- **DESCRIPTION OF THE TASK**
In the records below, repeat word for word only the lines starting at the one that contains "и заодно развеваем" and ending at the one that contains "Legris 3109 08 10", pictures excluded.

RECORDS FOR THIS TASK Start Marker

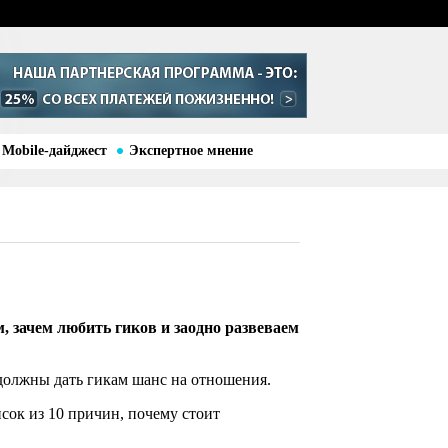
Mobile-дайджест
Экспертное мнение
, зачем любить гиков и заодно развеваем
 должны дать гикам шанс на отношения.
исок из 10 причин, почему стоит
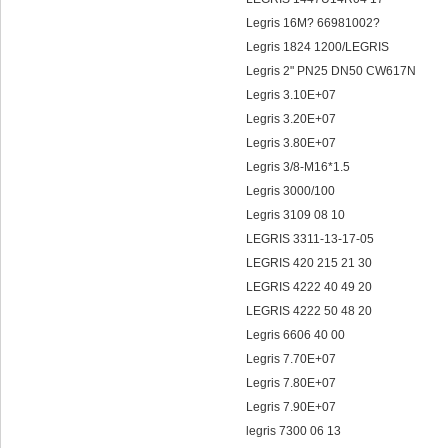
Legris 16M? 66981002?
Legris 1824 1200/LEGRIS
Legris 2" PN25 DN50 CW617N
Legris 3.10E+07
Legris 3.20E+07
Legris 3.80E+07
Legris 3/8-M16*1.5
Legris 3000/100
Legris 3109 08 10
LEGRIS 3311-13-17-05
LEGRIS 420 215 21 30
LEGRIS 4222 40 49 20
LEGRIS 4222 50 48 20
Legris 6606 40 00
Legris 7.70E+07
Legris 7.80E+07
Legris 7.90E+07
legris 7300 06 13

RECORDS FOR THIS TASK End Marker
RECORDS FOR THIS TASK Start Marker

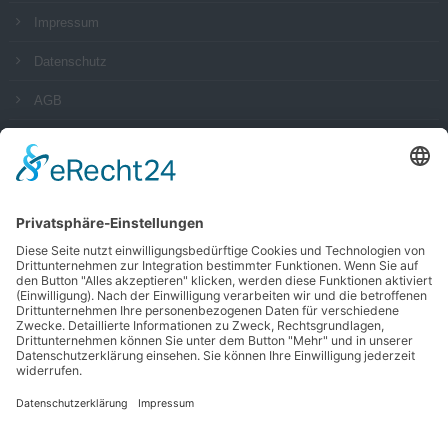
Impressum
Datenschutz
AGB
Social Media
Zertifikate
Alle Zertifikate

RECORDS FOR THIS TASK End Marker
RECORDS FOR THIS TASK Start Marker

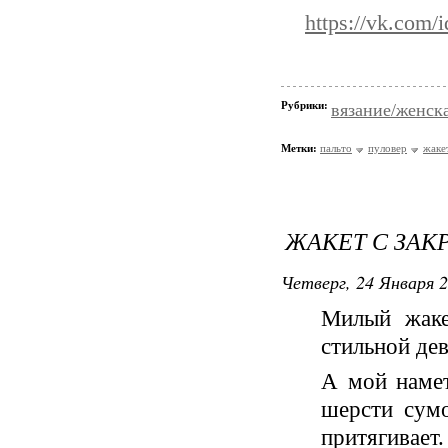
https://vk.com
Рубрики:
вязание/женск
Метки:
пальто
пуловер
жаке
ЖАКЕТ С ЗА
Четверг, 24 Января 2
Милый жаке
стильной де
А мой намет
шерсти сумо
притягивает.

RECORDS FOR THIS TASK End Marker

- **SOLUTION BELOW**
, зачем любить гиков и заодно развеваем
 должны дать гикам шанс на отношения.
исок из 10 причин, почему стоит
Legris 16M? 66981002?
Legris 1824 1200/LEGRIS
Legris 2" PN25 DN50 CW617N
Legris 3.10E+07
Legris 3.20E+07
Legris 3.80E+07
Legris 3/8-M16*1.5
Legris 3000/100
Legris 3109 08 10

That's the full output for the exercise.